» **Required action**:
When you transcribe the entries, reproduce every character and exclude the images.

[Saved entries]
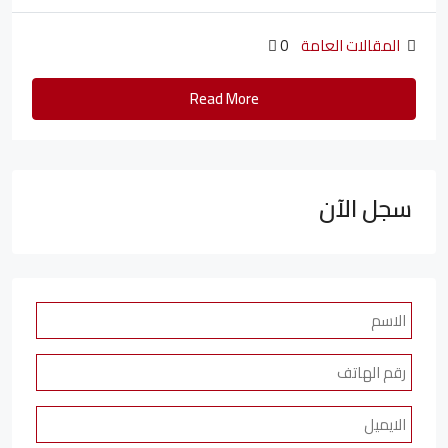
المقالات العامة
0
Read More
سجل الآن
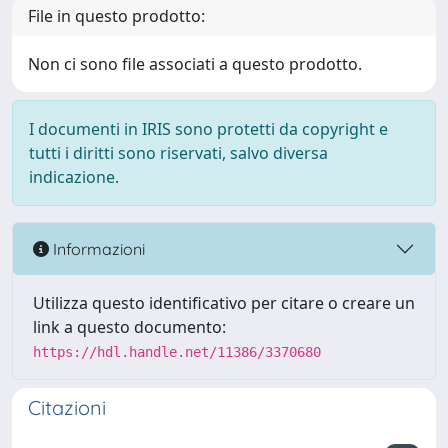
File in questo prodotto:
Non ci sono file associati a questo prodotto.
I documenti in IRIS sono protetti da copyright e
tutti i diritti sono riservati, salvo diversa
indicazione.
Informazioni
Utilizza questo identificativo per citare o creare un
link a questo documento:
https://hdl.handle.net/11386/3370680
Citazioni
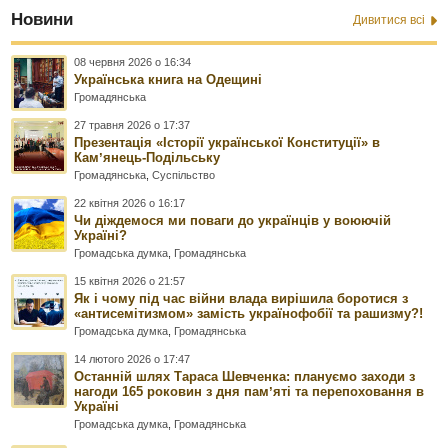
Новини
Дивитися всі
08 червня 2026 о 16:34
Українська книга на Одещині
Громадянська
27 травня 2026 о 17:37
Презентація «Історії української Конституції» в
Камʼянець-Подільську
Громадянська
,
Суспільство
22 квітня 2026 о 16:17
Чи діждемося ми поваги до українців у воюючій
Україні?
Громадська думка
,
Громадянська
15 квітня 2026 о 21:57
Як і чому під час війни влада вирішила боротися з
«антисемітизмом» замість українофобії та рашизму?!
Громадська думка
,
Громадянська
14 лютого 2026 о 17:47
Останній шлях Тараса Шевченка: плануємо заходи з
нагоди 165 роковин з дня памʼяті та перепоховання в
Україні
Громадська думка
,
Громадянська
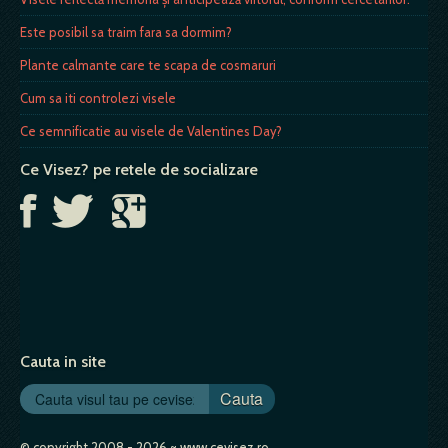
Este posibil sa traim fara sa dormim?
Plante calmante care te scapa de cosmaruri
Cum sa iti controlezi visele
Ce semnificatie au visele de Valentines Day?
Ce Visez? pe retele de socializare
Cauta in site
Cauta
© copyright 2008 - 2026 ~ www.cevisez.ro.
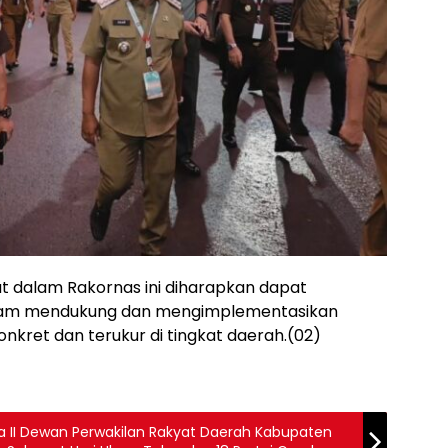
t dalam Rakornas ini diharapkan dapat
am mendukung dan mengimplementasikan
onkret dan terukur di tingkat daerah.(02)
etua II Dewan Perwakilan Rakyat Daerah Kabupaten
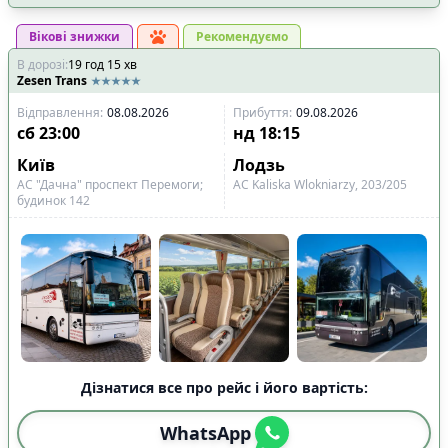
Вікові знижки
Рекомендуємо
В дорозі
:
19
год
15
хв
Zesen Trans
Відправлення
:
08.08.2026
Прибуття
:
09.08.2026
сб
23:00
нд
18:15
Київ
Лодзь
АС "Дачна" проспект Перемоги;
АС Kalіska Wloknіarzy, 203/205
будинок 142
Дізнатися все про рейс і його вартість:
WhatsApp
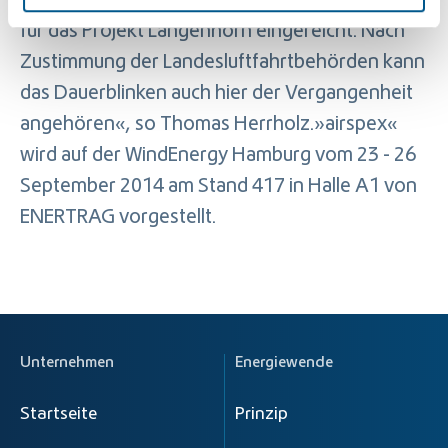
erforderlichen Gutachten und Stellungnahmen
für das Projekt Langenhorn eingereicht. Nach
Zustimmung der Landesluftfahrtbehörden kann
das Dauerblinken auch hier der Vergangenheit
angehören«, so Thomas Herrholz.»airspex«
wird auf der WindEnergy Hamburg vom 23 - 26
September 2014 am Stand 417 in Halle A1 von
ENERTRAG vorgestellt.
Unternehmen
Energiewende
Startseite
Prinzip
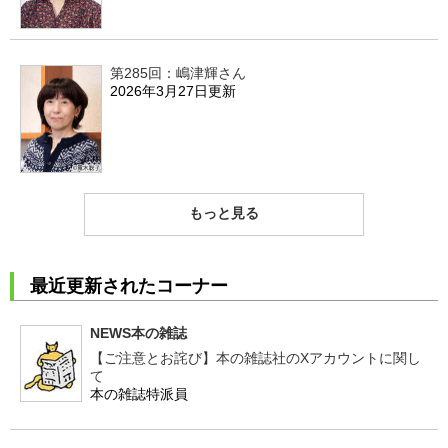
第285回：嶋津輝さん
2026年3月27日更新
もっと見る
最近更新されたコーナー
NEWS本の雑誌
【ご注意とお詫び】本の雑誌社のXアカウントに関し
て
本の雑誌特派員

» **Final answer**:
المقالات العامة
0
Read More
سجل الآن
File in questo prodotto:
Non ci sono file associati a questo prodotto.
I documenti in IRIS sono protetti da copyright e
tutti i diritti sono riservati, salvo diversa
indicazione.
Informazioni
Utilizza questo identificativo per citare o creare un
link a questo documento:
https://hdl.handle.net/11386/3370680
Citazioni
Новини
Дивитися всі
08 червня 2026 о 16:34
Українська книга на Одещині
Громадянська
27 травня 2026 о 17:37
Презентація «Історії української Конституції» в
Камʼянець-Подільську
Громадянська
,
Суспільство
22 квітня 2026 о 16:17
Чи діждемося ми поваги до українців у воюючій
Україні?
Громадська думка
,
Громадянська
15 квітня 2026 о 21:57
Як і чому під час війни влада вирішила боротися з
«антисемітизмом» замість українофобії та рашизму?!
Громадська думка
,
Громадянська
14 лютого 2026 о 17:47
Останній шлях Тараса Шевченка: плануємо заходи з
нагоди 165 роковин з дня памʼяті та перепоховання в
Україні
Громадська думка
,
Громадянська
Este posibil sa traim fara sa dormim?
Plante calmante care te scapa de cosmaruri
Cum sa iti controlezi visele
Ce semnificatie au visele de Valentines Day?
Ce Visez? pe retele de socializare
Cauta in site
Cauta
© copyright 2008 - 2026 ~ www.cevisez.ro.
t dalam Rakornas ini diharapkan dapat
am mendukung dan mengimplementasikan
onkret dan terukur di tingkat daerah.(02)
etua II Dewan Perwakilan Rakyat Daerah Kabupaten
Вікові знижки
Рекомендуємо
В дорозі
:
19
год
15
хв
Zesen Trans
Відправлення
:
08.08.2026
Прибуття
:
09.08.2026
сб
23:00
нд
18:15
Київ
Лодзь
АС "Дачна" проспект Перемоги;
АС Kalіska Wloknіarzy, 203/205
будинок 142
Дізнатися все про рейс і його вартість:
WhatsApp
erforderlichen Gutachten und Stellungnahmen
für das Projekt Langenhorn eingereicht. Nach
Zustimmung der Landesluftfahrtbehörden kann
das Dauerblinken auch hier der Vergangenheit
angehören«, so Thomas Herrholz.»airspex«
wird auf der WindEnergy Hamburg vom 23 - 26
September 2014 am Stand 417 in Halle A1 von
ENERTRAG vorgestellt.
Unternehmen
Energiewende
Startseite
Prinzip
第285回：嶋津輝さん
2026年3月27日更新
もっと見る
最近更新されたコーナー
NEWS本の雑誌
【ご注意とお詫び】本の雑誌社のXアカウントに関し
て
本の雑誌特派員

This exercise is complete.